I looked down at Gabrielle. Her eyes fluttered open.
Isaac smiled at her. “Welcome back. You gave us quite a scare.”
With her good arm, Gabrielle pushed a few loose dreadlocks out of her face. When she spoke, her voice was hoarse, gravelly. “I’m sorry. I saw his face and I—I just couldn’t do it.”
“It’s all right,” Bethany said. “Don’t move. Just try to relax.”
Gabrielle groaned as the pain of the gunshot wound finally sank in. “At least tell me you stopped them.”
Bethany scooped more of the Sanare moss onto Gabrielle’s bullet wound. “I wish I could, but they got away. They took Stryge’s head with them.”
“They took Thornton, too,” I said.
Tears welled in Gabrielle’s eyes, and she turned away. “So that monster is still walking around in Thornton’s body, doing God knows what with it?” She choked back a sob, but then she couldn’t hold it in anymore and her body shook as she wept.
“I need you to keep still,” Bethany said.
“Keep still?” Gabrielle demanded, her sadness shifting to anger. “How the fuck am I supposed to keep still? She has his body, Bethany. She’s wearing him like a fucking dress. We have to go after her.”

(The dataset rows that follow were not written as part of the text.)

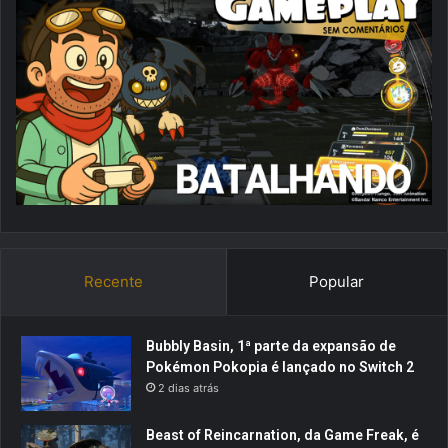
Recente
Popular
Bubbly Basin, 1ª parte da expansão de
Pokémon Pokopia é lançado no Switch 2
2 dias atrás
Beast of Reincarnation, da Game Freak, é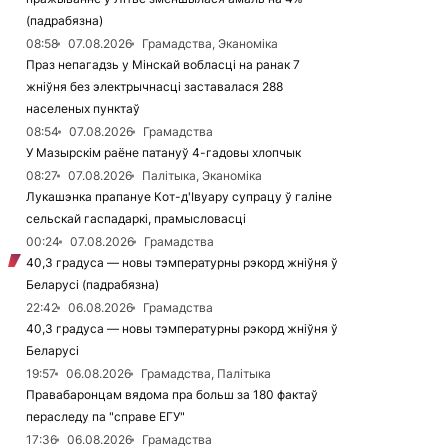
(падрабязна)
08:58
07.08.2026
Грамадства, Эканоміка
Праз непагадзь у Мінскай вобласці на ранак 7
жніўня без электрычнасці заставалася 288
населеных пунктаў
08:54
07.08.2026
Грамадства
У Мазырскім раёне патануў 4-гадовы хлопчык
08:27
07.08.2026
Палітыка, Эканоміка
Лукашэнка прапануе Кот-д'Івуару супрацу ў галіне
сельскай гаспадаркі, прамысловасці
00:24
07.08.2026
Грамадства
40,3 градуса — новы тэмпературны рэкорд жніўня ў
Беларусі (падрабязна)
22:42
06.08.2026
Грамадства
40,3 градуса — новы тэмпературны рэкорд жніўня ў
Беларусі
19:57
06.08.2026
Грамадства, Палітыка
Правабаронцам вядома пра больш за 180 фактаў
пераследу па "справе ЕГУ"
17:36
06.08.2026
Грамадства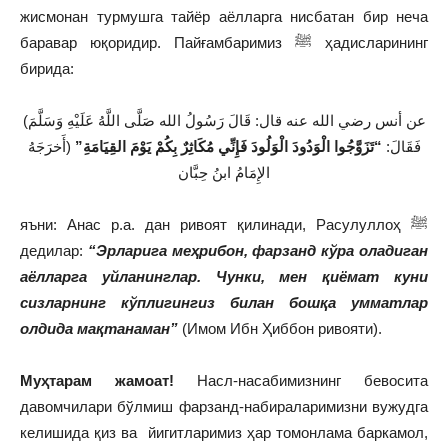
жисмонан турмушга тайёр аёлларга нисбатан бир неча
баравар юқоридир. Пайғамбаримиз ﷺ ҳадисларининг
бирида:
(عن أنس رضي الله عنه قال: قَالَ رَسُولُ الله صَلَّى اللَّهُ عَلَيْهِ وَسَلَّمَ
فَقَالَ:
“تَزَوَّجُوا الْوَدُودَ الْوَلُودَ فَإِنِّي مُكَاثِرٌ بِكُمْ يَوْمَ القِيَامَةِ”
(أَخرَجَهُ
الإِمَامُ ابنُ حِبَّان
яъни: Анас р.а. дан ривоят қилинади, Расулуллоҳ ﷺ
дедилар:
“Эрларига меҳрибон, фарзанд кўра оладиган
аёлларга уйланинглар. Чунки, мен қиёмат куни
сизларнинг кўплигингиз билан бошқа умматлар
олдида мақтанаман”
(Имом Ибн Ҳиббон ривояти).
Муҳтарам жамоат!
Насл-насабимизнинг бевосита
давомчилари бўлмиш фарзанд-набираларимизни вужудга
келишида қиз ва йигитларимиз ҳар томонлама баркамол,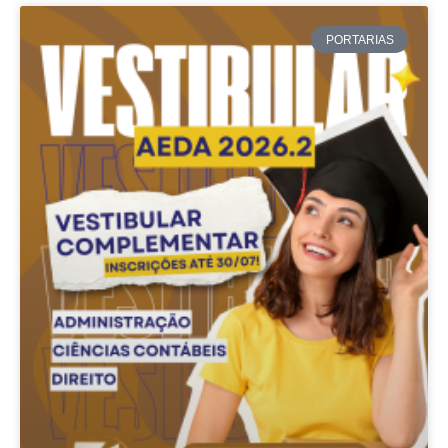
PORTARIAS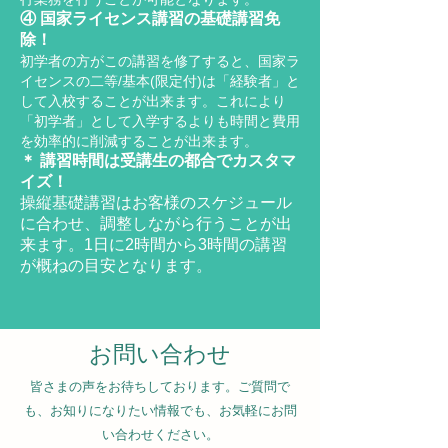
④ 国家ライセンス講習の基礎講習免
除！
初学者の方がこの講習を修了すると、国家ラ
イセンスの二等/基本(限定付)は「経験者」と
して入校することが出来ます。これにより
「初学者」として入学するよりも時間と費用
を効率的に削減することが出来ます。
＊ 講習時間は受講生の都合でカスタマ
イズ！
操縦基礎講習はお客様のスケジュール
に合わせ、調整しながら行うことが出
来ます。1日に2時間から3時間の講習
が概ねの目安となります。
お問い合わせ
皆さまの声をお待ちしております。ご質問で
も、お知りになりたい情報でも、お気軽にお問
い合わせください。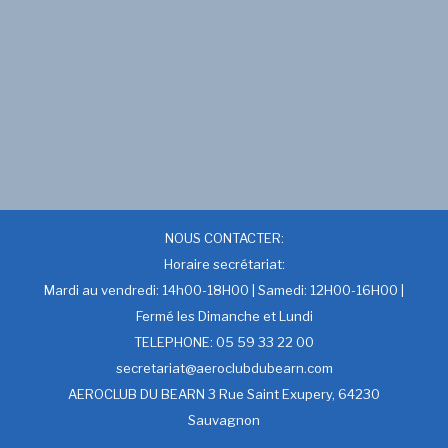
NOUS CONTACTER:
Horaire secrétariat:
Mardi au vendredi: 14h00-18H00 | Samedi: 12H00-16H00 |
Fermé les Dimanche et Lundi
TELEPHONE: 05 59 33 22 00
secretariat@aeroclubdubearn.com
AEROCLUB DU BEARN 3 Rue Saint Exupery, 64230
Sauvagnon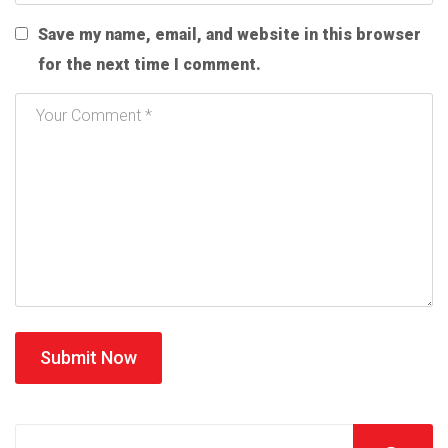
Save my name, email, and website in this browser
for the next time I comment.
Submit Now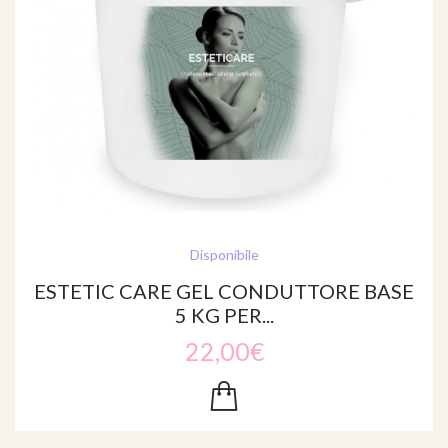
Disponibile
ESTETIC CARE GEL CONDUTTORE BASE
5 KG PER...
22,00€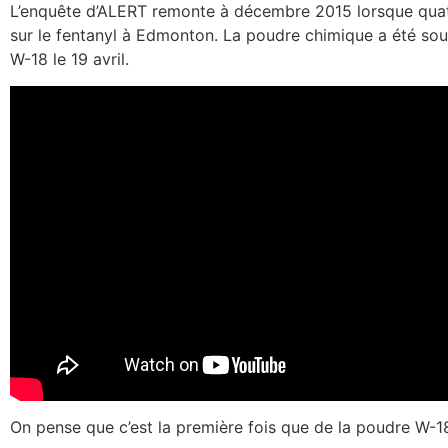
L’enquête d’ALERT remonte à décembre 2015 lorsque quatr
sur le fentanyl à Edmonton. La poudre chimique a été so
W-18 le 19 avril.
On pense que c’est la première fois que de la poudre W-18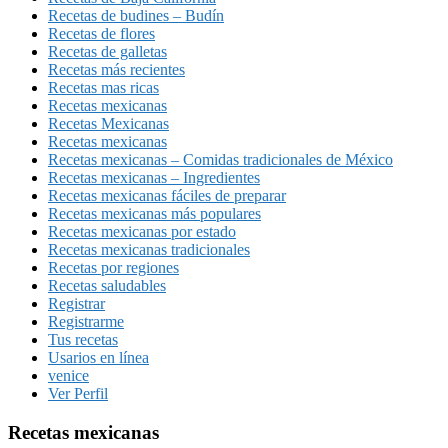
Recetas de budines – Budín
Recetas de flores
Recetas de galletas
Recetas más recientes
Recetas mas ricas
Recetas mexicanas
Recetas Mexicanas
Recetas mexicanas
Recetas mexicanas – Comidas tradicionales de México
Recetas mexicanas – Ingredientes
Recetas mexicanas fáciles de preparar
Recetas mexicanas más populares
Recetas mexicanas por estado
Recetas mexicanas tradicionales
Recetas por regiones
Recetas saludables
Registrar
Registrarme
Tus recetas
Usarios en línea
venice
Ver Perfil
Recetas mexicanas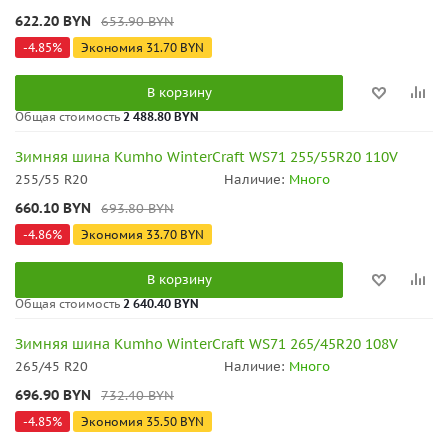
622.20
BYN
653.90
BYN
-
4.85
%
Экономия
31.70
BYN
В корзину
Общая стоимость
2 488.80 BYN
Зимняя шина Kumho WinterCraft WS71 255/55R20 110V
255/55 R20
Наличие:
Много
660.10
BYN
693.80
BYN
-
4.86
%
Экономия
33.70
BYN
В корзину
Общая стоимость
2 640.40 BYN
Зимняя шина Kumho WinterCraft WS71 265/45R20 108V
265/45 R20
Наличие:
Много
696.90
BYN
732.40
BYN
-
4.85
%
Экономия
35.50
BYN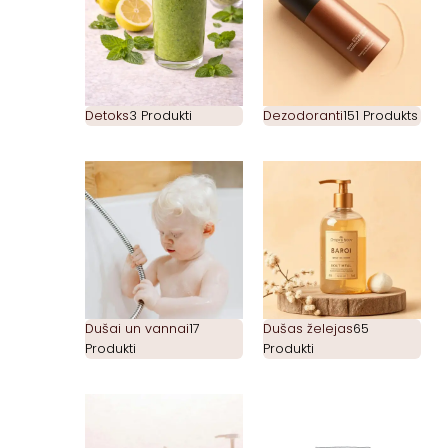
Detoks
3 Produkti
Dezodoranti
151 Produkts
Dušai un vannai
17
Dušas želejas
65
Produkti
Produkti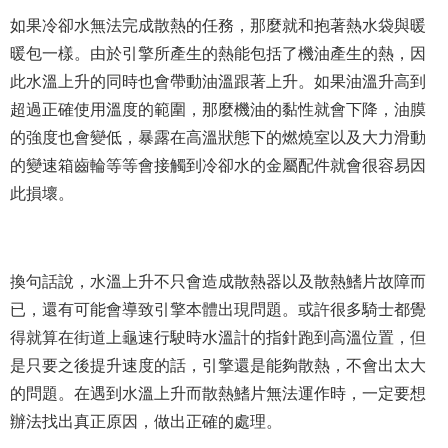
如果冷卻水無法完成散熱的任務，那麼就和抱著熱水袋與暖
暖包一樣。由於引擎所產生的熱能包括了機油產生的熱，因
此水溫上升的同時也會帶動油溫跟著上升。如果油溫升高到
超過正確使用溫度的範圍，那麼機油的黏性就會下降，油膜
的強度也會變低，暴露在高溫狀態下的燃燒室以及大力滑動
的變速箱齒輪等等會接觸到冷卻水的金屬配件就會很容易因
此損壞。
換句話說，水溫上升不只會造成散熱器以及散熱鰭片故障而
已，還有可能會導致引擎本體出現問題。或許很多騎士都覺
得就算在街道上龜速行駛時水溫計的指針跑到高溫位置，但
是只要之後提升速度的話，引擎還是能夠散熱，不會出太大
的問題。在遇到水溫上升而散熱鰭片無法運作時，一定要想
辦法找出真正原因，做出正確的處理。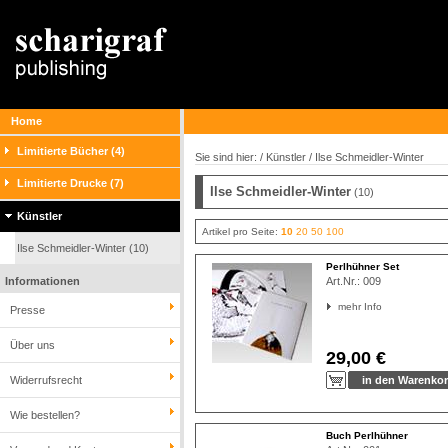
Home
Limitierte Bücher (4)
Sie sind hier: /
Künstler
/
Ilse Schmeidler-Winter
Limitierte Drucke (7)
Ilse Schmeidler-Winter
(10)
Künstler
Artikel pro Seite:
10
20
50
100
Ilse Schmeidler-Winter (10)
Perlhühner Set
Informationen
Art.Nr.:
009
mehr Info
Presse
Über uns
29,00 €
Widerrufsrecht
Wie bestellen?
Buch Perlhühner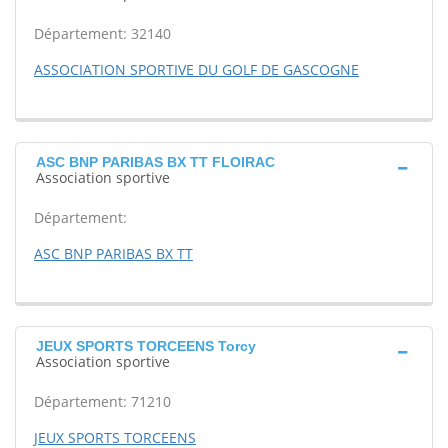
Département: 32140
ASSOCIATION SPORTIVE DU GOLF DE GASCOGNE
ASC BNP PARIBAS BX TT FLOIRAC
Association sportive
Département:
ASC BNP PARIBAS BX TT
JEUX SPORTS TORCEENS Torcy
Association sportive
Département: 71210
JEUX SPORTS TORCEENS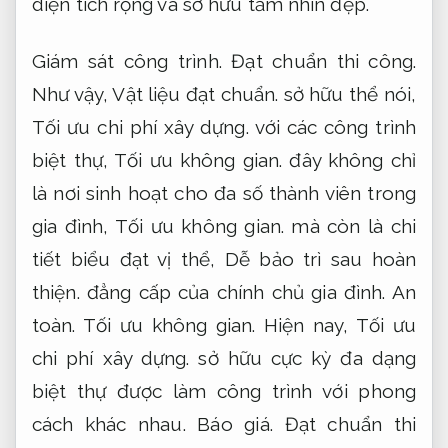
diện tích rộng và sở hữu tầm nhìn đẹp.
Giám sát công trình.
Đạt chuẩn thi công.
Như vậy,
Vật liệu đạt chuẩn.
sở hữu thể nói,
Tối ưu chi phí xây dựng.
với các công trình
biệt thự,
Tối ưu không gian.
đây không chỉ
là nơi sinh hoạt cho đa số thành viên trong
gia đình,
Tối ưu không gian.
mà còn là chi
tiết biểu đạt vị thể,
Dễ bảo trì sau hoàn
thiện.
đẳng cấp của chính chủ gia đình.
An
toàn.
Tối ưu không gian.
Hiện nay,
Tối ưu
chi phí xây dựng.
sở hữu cực kỳ đa dạng
biệt thự được làm công trình với phong
cách khác nhau.
Báo giá.
Đạt chuẩn thi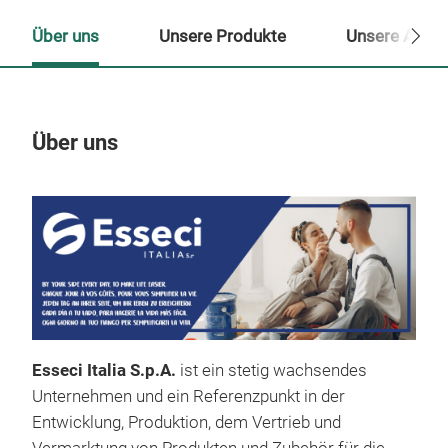
Über uns
Unsere Produkte
Unsere Ansp
Über uns
Un
Esseci Italia S.p.A.
ist ein stetig wachsendes
Unternehmen und ein Referenzpunkt in der
Entwicklung, Produktion, dem Vertrieb und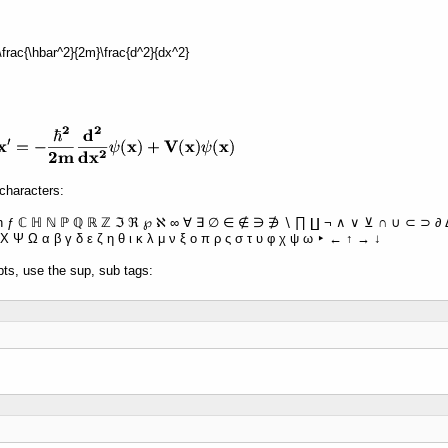
 -\frac{\hbar^2}{2m}\frac{d^2}{dx^2}
characters:
ħ ƒ ℂ ℍ ℕ ℙ ℚ ℝ ℤ ℑ ℜ ℘ ℵ ∞ ∀ ∃ ∅ ∈ ∉ ∋ ∌ ∖ ∏ ∐ ¬ ∧ ∨ ⊻ ∩ ∪ ⊂ ⊃ ∂ Δ 
Χ Ψ Ω α β γ δ ε ζ η θ ι κ λ μ ν ξ ο π ρ ς σ τ υ φ χ ψ ω ‣ ← ↑ → ↓
pts, use the sup, sub tags: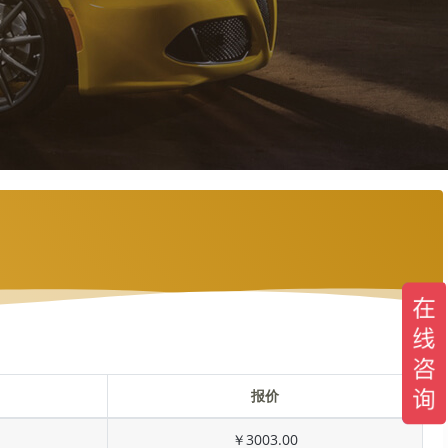
报价
￥3003.00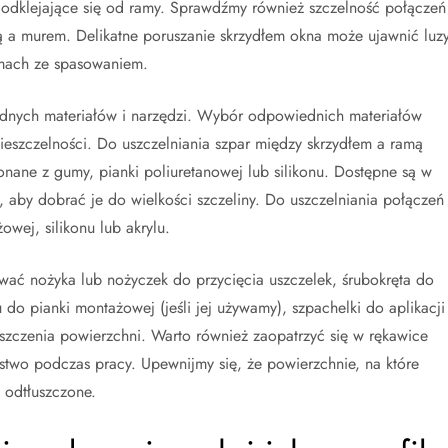
b odklejające się od ramy. Sprawdźmy również szczelność połączeń
ą a murem. Delikatne poruszanie skrzydłem okna może ujawnić luz
emach ze spasowaniem.
dnych materiałów i narzędzi. Wybór odpowiednich materiałów
nieszczelności. Do uszczelniania szpar między skrzydłem a ramą
onane z gumy, pianki poliuretanowej lub silikonu. Dostępne są w
, aby dobrać je do wielkości szczeliny. Do uszczelniania połączeń
wej, silikonu lub akrylu.
ać nożyka lub nożyczek do przycięcia uszczelek, śrubokręta do
o pianki montażowej (jeśli jej używamy), szpachelki do aplikacji
zyszczenia powierzchni. Warto również zaopatrzyć się w rękawice
stwo podczas pracy. Upewnijmy się, że powierzchnie, na które
 odtłuszczone.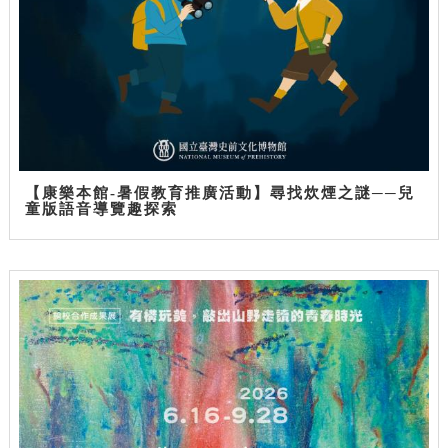
【康樂本館-暑假教育推廣活動】尋找炊煙之謎──兒
童版語音導覽趣探索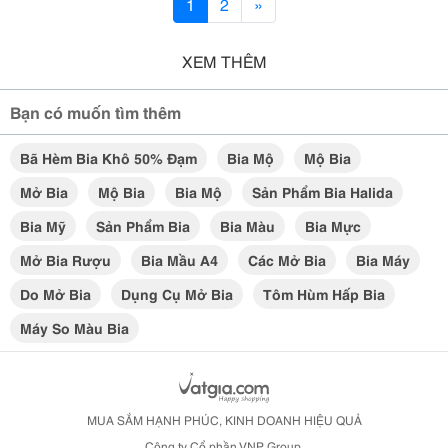
1
2
»
XEM THÊM
Bạn có muốn tìm thêm
Bã Hèm Bia Khô 50% Đạm
Bia Mộ
Mộ Bia
Mở Bia
Mộ Bia
Bia Mộ
Sản Phẩm Bia Halida
Bia Mỹ
Sản Phẩm Bia
Bia Màu
Bia Mực
Mở Bia Rượu
Bia Mầu A4
Các Mở Bia
Bia Máy
Do Mở Bia
Dụng Cụ Mở Bia
Tôm Hùm Hấp Bia
Máy So Màu Bia
MUA SẮM HẠNH PHÚC, KINH DOANH HIỆU QUẢ
Công ty Cổ phần VNP Group.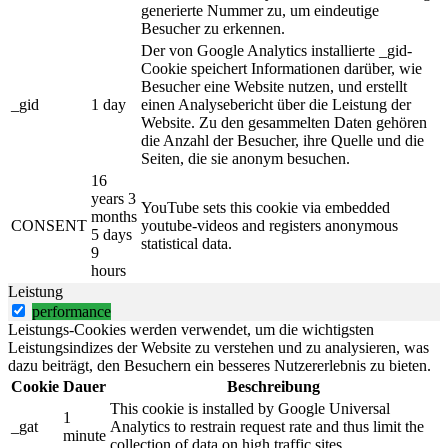
generierte Nummer zu, um eindeutige
Besucher zu erkennen.
Der von Google Analytics installierte _gid-
Cookie speichert Informationen darüber, wie
Besucher eine Website nutzen, und erstellt
_gid
1 day
einen Analysebericht über die Leistung der
Website. Zu den gesammelten Daten gehören
die Anzahl der Besucher, ihre Quelle und die
Seiten, die sie anonym besuchen.
16
years 3
YouTube sets this cookie via embedded
months
CONSENT
youtube-videos and registers anonymous
5 days
statistical data.
9
hours
Leistung
performance
Leistungs-Cookies werden verwendet, um die wichtigsten
Leistungsindizes der Website zu verstehen und zu analysieren, was
dazu beiträgt, den Besuchern ein besseres Nutzererlebnis zu bieten.
Cookie
Dauer
Beschreibung
This cookie is installed by Google Universal
1
_gat
Analytics to restrain request rate and thus limit the
minute
collection of data on high traffic sites.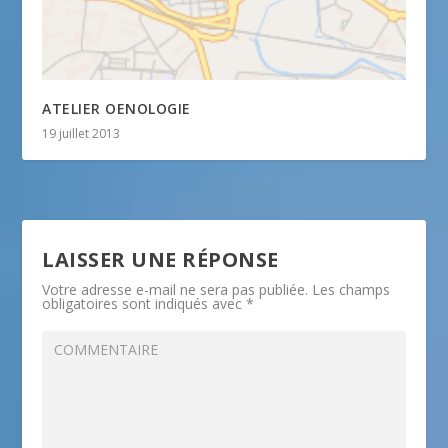
ATELIER OENOLOGIE
19 juillet 2013
LAISSER UNE RÉPONSE
Votre adresse e-mail ne sera pas publiée.
Les champs
obligatoires sont indiqués avec
*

“Opening that bullet wound again isn’t going to get Thornton back,” I said. “Let them fix you up.”
“While she takes him farther and farther away?” Gabrielle raged. “How can you say that? You know what he was to me. You fucking saw it!”
“It doesn’t change anything,” I said. “You’re not in any shape to go running after her.”
“What is she talking about?” Bethany asked me. “What did you see?”
“Something happened when she was inside my mind,” I explained. “Somehow, I got inside hers too for a second, and I saw … something.” I stopped myself there. It didn’t feel right that it should come from me.
“He saw that Thornton and I were engaged,” Gabrielle said, closing her eyes. I couldn’t imagine how hard it was for her to say the words out loud. How much it hurt. But she braced herself, opened her eyes again, and said, “It happened a few days ago. He wanted to tell you all right away, but then the new job came up. Securing the box. Thornton only took the job so we’d have money for the wedding.” She closed her eyes again, and a tear rolled down her cheek. “It was my idea to wait until after the job was over to tell you, so we could celebrate properly. I thought we had time.”
“Oh, Gabrielle,” Bethany said, stroking her hair. “I’m so sorry.”